Inside the OR, Jang-mi and Ji-min were moving busily.
‘Ah, so they were here.’
Jun-hyuk finally realized why he hadn’t seen them since the CT room—they had run ahead to prepare.
“Alright, anesthesia now!”
After transferring the patient onto the operating table, Kang-hyuk shouted.
“Yes! Medication going in!”
Since the tube was already in place, there was no hesitation.
Kyung-won administered anesthesia appropriate for the patient’s weight and connected the gas.
Meanwhile, Kang-hyuk and Jae-won quickly donned gloves and sterilized the incision area.
“You…… You go scrub in!”
While painting the patient brown with betadine, Jae-won shouted at Jun-hyuk.
Letting him assist with sterilization would only get in the way.
“Ah, yes!”
At the very least, scrubbing in properly and helping afterward would be better.
Kang-hyuk agreed with that logic.
“Good. You scrub too. I’ll shave his head first.”
“Head…… Understood.”
Originally, shaving the patient’s head was considered grunt work.
But anyone who had seen Kang-hyuk shave even once thought differently.
Swish.
He slid the scalpel through the hair at lightning speed.

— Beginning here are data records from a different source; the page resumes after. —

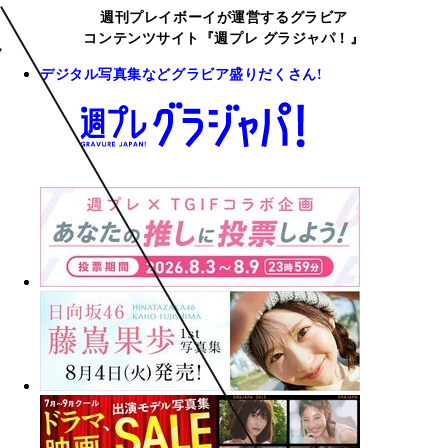
週刊プレイボーイが運営するグラビア
コンテンツサイト『週プレ グラジャパ！』
デジタル写真集などグラビア盛りだくさん!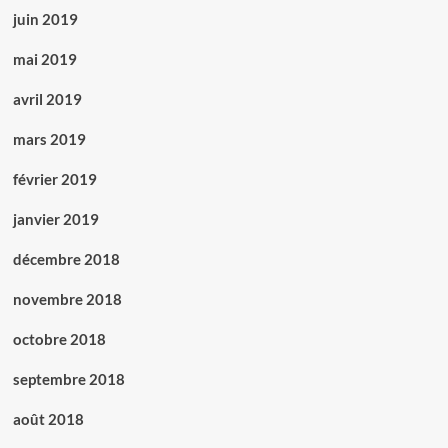
juin 2019
mai 2019
avril 2019
mars 2019
février 2019
janvier 2019
décembre 2018
novembre 2018
octobre 2018
septembre 2018
août 2018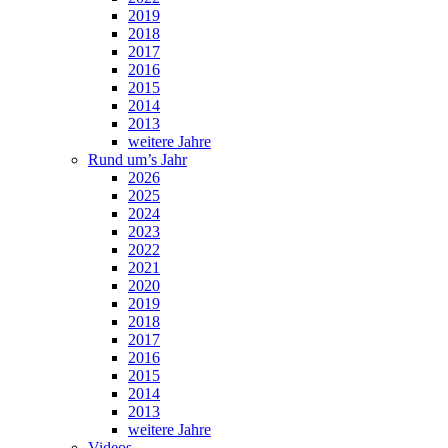
2019
2018
2017
2016
2015
2014
2013
weitere Jahre
Rund um’s Jahr
2026
2025
2024
2023
2022
2021
2020
2019
2018
2017
2016
2015
2014
2013
weitere Jahre
Videos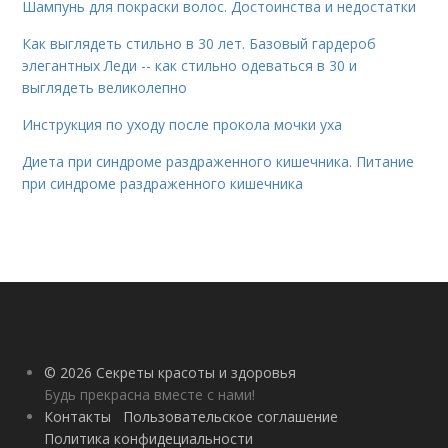
Шампунь для покраски волос. Достоинства и недостатки
Как выглядеть стильно в 30 лет. Базовый гардероб
элегантных Леди -- как стильно одеваться в 30 и
выглядеть великолепно
Инструкция по уходу после прокола мочки уха
Диета при синдроме раздраженного кишечника. Питание
при синдроме раздраженного кишечника
© 2026 Секреты красоты и здоровья
Будь прекрасна вместе с нами!
Контакты
Пользовательское соглашение
Политика конфидециальности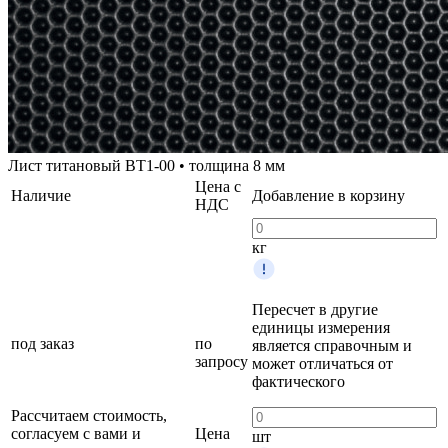
Лист титановый ВТ1-00 • толщина 8 мм
Цена с
Наличие
Добавление в корзину
НДС
кг
Пересчет в другие
единицы измерения
под заказ
по
является справочным и
запросу
может отличаться от
фактического
Рассчитаем стоимость,
согласуем с вами и
Цена
шт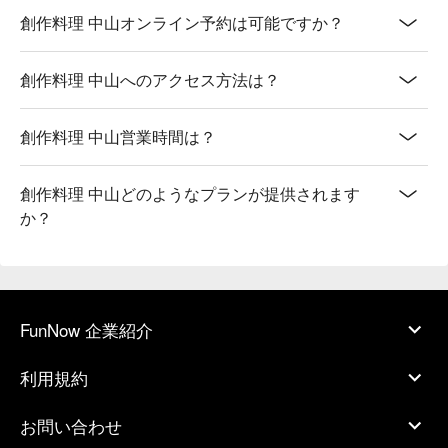
創作料理 中山オンライン予約は可能ですか？
創作料理 中山へのアクセス方法は？
創作料理 中山営業時間は？
創作料理 中山どのようなプランが提供されます
か？
FunNow 企業紹介
利用規約
お問い合わせ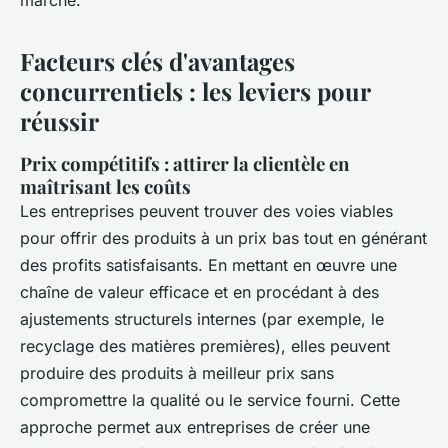
marché.
Facteurs clés d'avantages
concurrentiels : les leviers pour
réussir
Prix compétitifs : attirer la clientèle en
maîtrisant les coûts
Les entreprises peuvent trouver des voies viables
pour offrir des produits à un prix bas tout en générant
des profits satisfaisants. En mettant en œuvre une
chaîne de valeur efficace et en procédant à des
ajustements structurels internes (par exemple, le
recyclage des matières premières), elles peuvent
produire des produits à meilleur prix sans
compromettre la qualité ou le service fourni. Cette
approche permet aux entreprises de créer une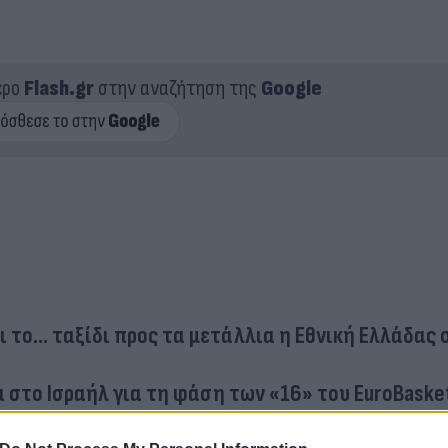
ερο
Flash.gr
στην αναζήτηση της
Google
 το... ταξίδι προς τα μετάλλια η Εθνική Ελλάδας 
α στο Ισραήλ για τη φάση των «16» του EuroBaske
αήλ - Το αουτσάιντερ που δεν φοβάται κανέναν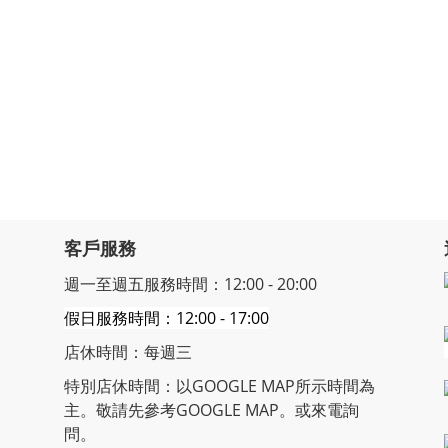
客戶服務
週一至週五服務時間：12:00 - 20:00
假日服務時間：12:00 - 17:00
店休時間：每週三
特別店休時間：以GOOGLE MAP所示時間為
主。敬請先參考GOOGLE MAP。或來電詢
問。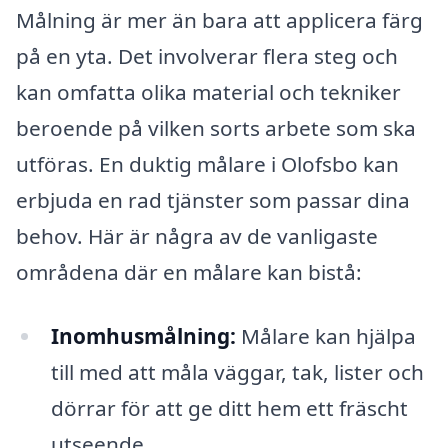
Målning är mer än bara att applicera färg
på en yta. Det involverar flera steg och
kan omfatta olika material och tekniker
beroende på vilken sorts arbete som ska
utföras. En duktig målare i Olofsbo kan
erbjuda en rad tjänster som passar dina
behov. Här är några av de vanligaste
områdena där en målare kan bistå:
Inomhusmålning:
Målare kan hjälpa
till med att måla väggar, tak, lister och
dörrar för att ge ditt hem ett fräscht
utseende.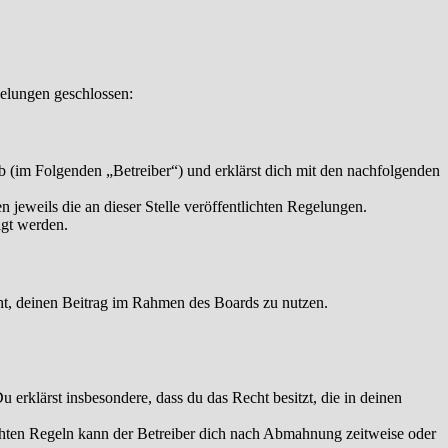
elungen geschlossen:
 (im Folgenden „Betreiber“) und erklärst dich mit den nachfolgenden
 jeweils die an dieser Stelle veröffentlichten Regelungen.
igt werden.
echt, deinen Beitrag im Rahmen des Boards zu nutzen.
Du erklärst insbesondere, dass du das Recht besitzt, die in deinen
chten Regeln kann der Betreiber dich nach Abmahnung zeitweise oder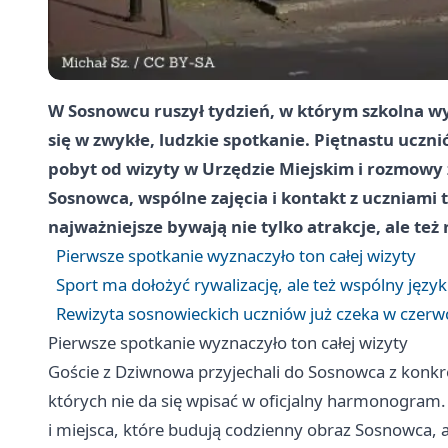
W Sosnowcu ruszył tydzień, w którym szkolna w
się w zwykłe, ludzkie spotkanie. Piętnastu ucz
pobyt od wizyty w Urzędzie Miejskim i rozmowy
Sosnowca, wspólne zajęcia i kontakt z uczniami
najważniejsze bywają nie tylko atrakcje, ale też 
Pierwsze spotkanie wyznaczyło ton całej wizyty
Sport ma dołożyć rywalizację, ale też wspólny język
Rewizyta sosnowieckich uczniów już czeka w czerw
Pierwsze spotkanie wyznaczyło ton całej wizyty
Goście z Dziwnowa przyjechali do Sosnowca z konkre
których nie da się wpisać w oficjalny harmonogram.
i miejsca, które budują codzienny obraz Sosnowca, a 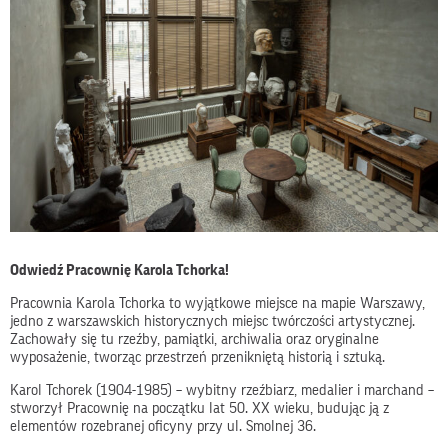
Odwiedź Pracownię Karola Tchorka!
Pracownia Karola Tchorka to wyjątkowe miejsce na mapie Warszawy,
jedno z warszawskich historycznych miejsc twórczości artystycznej.
Zachowały się tu rzeźby, pamiątki, archiwalia oraz oryginalne
wyposażenie, tworząc przestrzeń przenikniętą historią i sztuką.
Karol Tchorek (1904-1985) – wybitny rzeźbiarz, medalier i marchand –
stworzył Pracownię na początku lat 50. XX wieku, budując ją z
elementów rozebranej oficyny przy ul. Smolnej 36.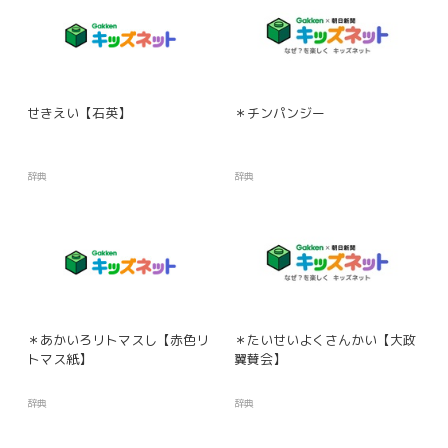
せきえい【石英】
＊チンパンジー
辞典
辞典
＊あかいろリトマスし【赤色リ
＊たいせいよくさんかい【大政
トマス紙】
翼賛会】
辞典
辞典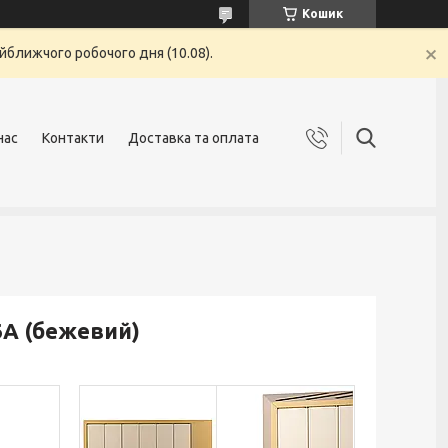
Кошик
йближчого робочого дня (10.08).
нас
Контакти
Доставка та оплата
А (бежевий)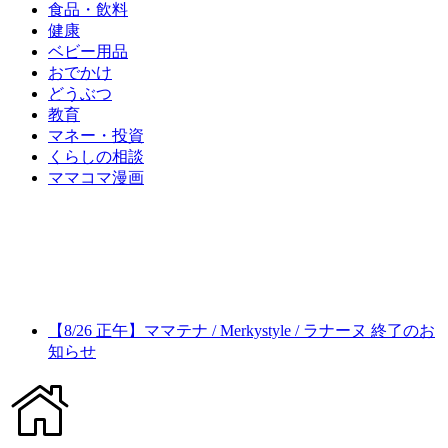
食品・飲料
健康
ベビー用品
おでかけ
どうぶつ
教育
マネー・投資
くらしの相談
ママコマ漫画
【8/26 正午】ママテナ / Merkystyle / ラナーヌ 終了のお
知らせ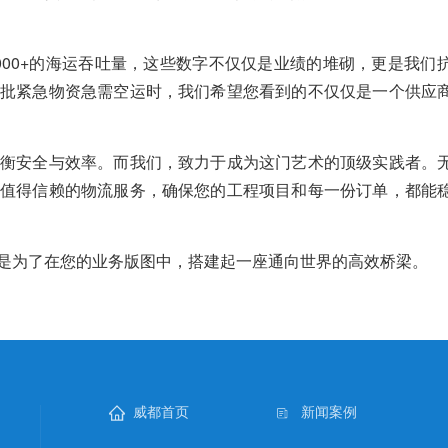
0000+的海运吞吐量，这些数字不仅仅是业绩的堆砌，更是我们
批紧急物资急需空运时，我们希望您看到的不仅仅是一个供应
衡安全与效率。而我们，致力于成为这门艺术的顶级实践者。
值得信赖的物流服务，确保您的工程项目和每一份订单，都能
是为了在您的业务版图中，搭建起一座通向世界的高效桥梁。
威都首页
新闻案例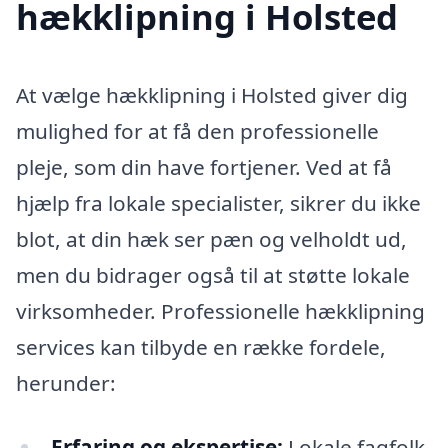
hækklipning i Holsted
At vælge hækklipning i Holsted giver dig
mulighed for at få den professionelle
pleje, som din have fortjener. Ved at få
hjælp fra lokale specialister, sikrer du ikke
blot, at din hæk ser pæn og velholdt ud,
men du bidrager også til at støtte lokale
virksomheder. Professionelle hækklipning
services kan tilbyde en række fordele,
herunder:
Erfaring og ekspertise:
Lokale fagfolk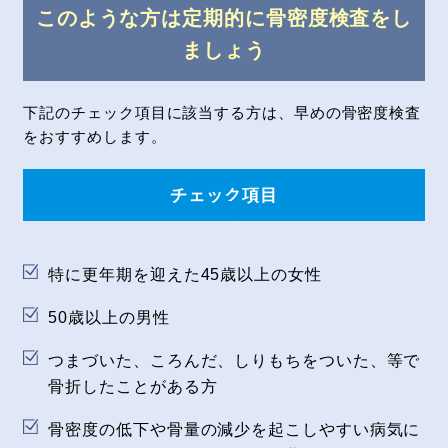
このような方は定期的に骨密度検査をし
ましょう
下記のチェック項目に該当する方は、早めの骨密度検査
をおすすめします。
チェック項目
特に更年期を迎えた45歳以上の女性
50歳以上の男性
つまづいた、ころんだ、しりもちをついた、等で
骨折したことがある方
骨密度の低下や骨量の減少を起こしやすい病気に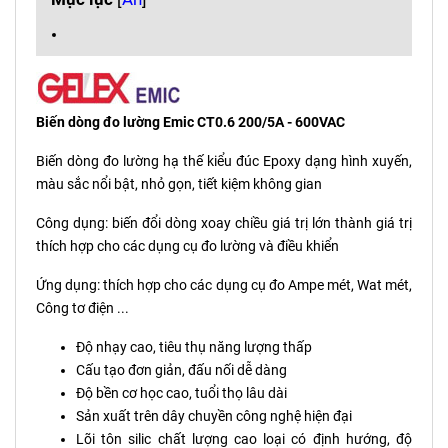
Biến dòng đo lường Emic CT0.6 200/5A - 600VAC
Biến dòng đo lường hạ thế kiểu đúc Epoxy dạng hình xuyến,
màu sắc nổi bật, nhỏ gọn, tiết kiệm không gian
Công dụng: biến đổi dòng xoay chiều giá trị lớn thành giá trị
thích hợp cho các dụng cụ đo lường và điều khiển
Ứng dụng: thích hợp cho các dụng cụ đo Ampe mét, Wat mét,
Công tơ điện ...
Độ nhạy cao, tiêu thụ năng lượng thấp
Cấu tạo đơn giản, đấu nối dễ dàng
Độ bền cơ học cao, tuổi thọ lâu dài
Sản xuất trên dây chuyền công nghệ hiện đại
Lõi tôn silic chất lượng cao loại có định hướng, độ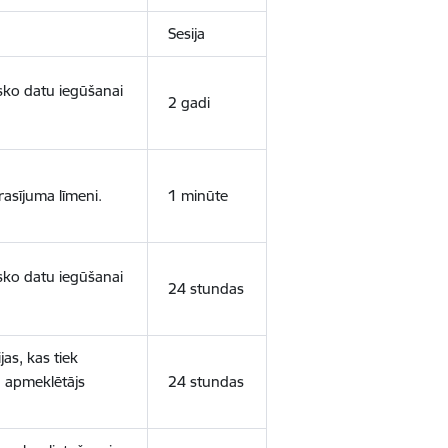
Sesija
isko datu iegūšanai
2 gadi
rasījuma līmeni.
1 minūte
isko datu iegūšanai
24 stundas
as, kas tiek
ā apmeklētājs
24 stundas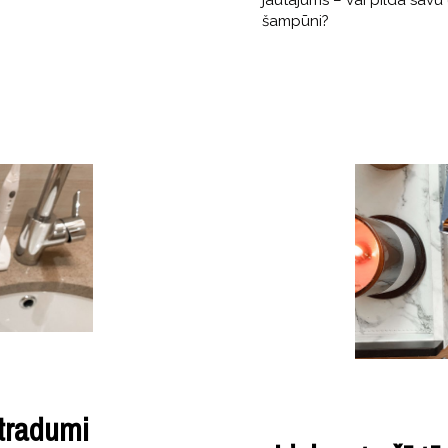
jautājums – vai pilda savu
šampūni?
tradumi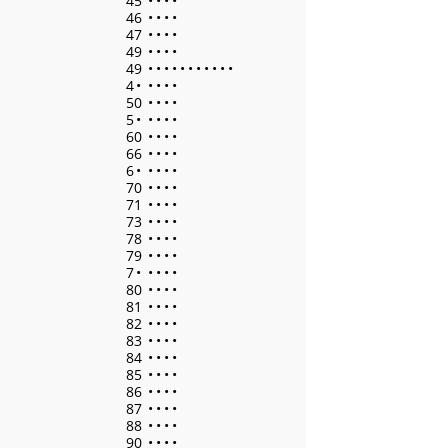
45
•
•
•
•
46
•
•
•
•
47
•
•
•
•
49
•
•
•
•
49
•
•
•
•
•
•
•
•
•
•
•
4
•
•
•
•
•
50
•
•
•
•
5
•
•
•
•
•
60
•
•
•
•
66
•
•
•
•
6
•
•
•
•
•
70
•
•
•
•
71
•
•
•
•
73
•
•
•
•
78
•
•
•
•
79
•
•
•
•
7
•
•
•
•
•
80
•
•
•
•
81
•
•
•
•
82
•
•
•
•
83
•
•
•
•
84
•
•
•
•
85
•
•
•
•
86
•
•
•
•
87
•
•
•
•
88
•
•
•
•
90
•
•
•
•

Not a single cut on the scalp.
Godlike precision.
There was no real reason he needed to shave the head with such insane technique, but anyway—
He shaved the hair in seconds, painted with betadine, and walked out.
Clack.
Just then, Jun-hyuk and Jae-won finished scrubbing and stepped inside.
Kang-hyuk looked at them, tilted his head slightly, then said,
“Slave, you start opening the skull. I’ll handle the chest with him first, then come up.”
“Sir? Me…… alone?”
“You can open, can’t you?”
“That’s…… um…… Yes. I think I can.”
Jae-won hesitated but nodded.
Then he looked at Jun-hyuk with a pitying gaze.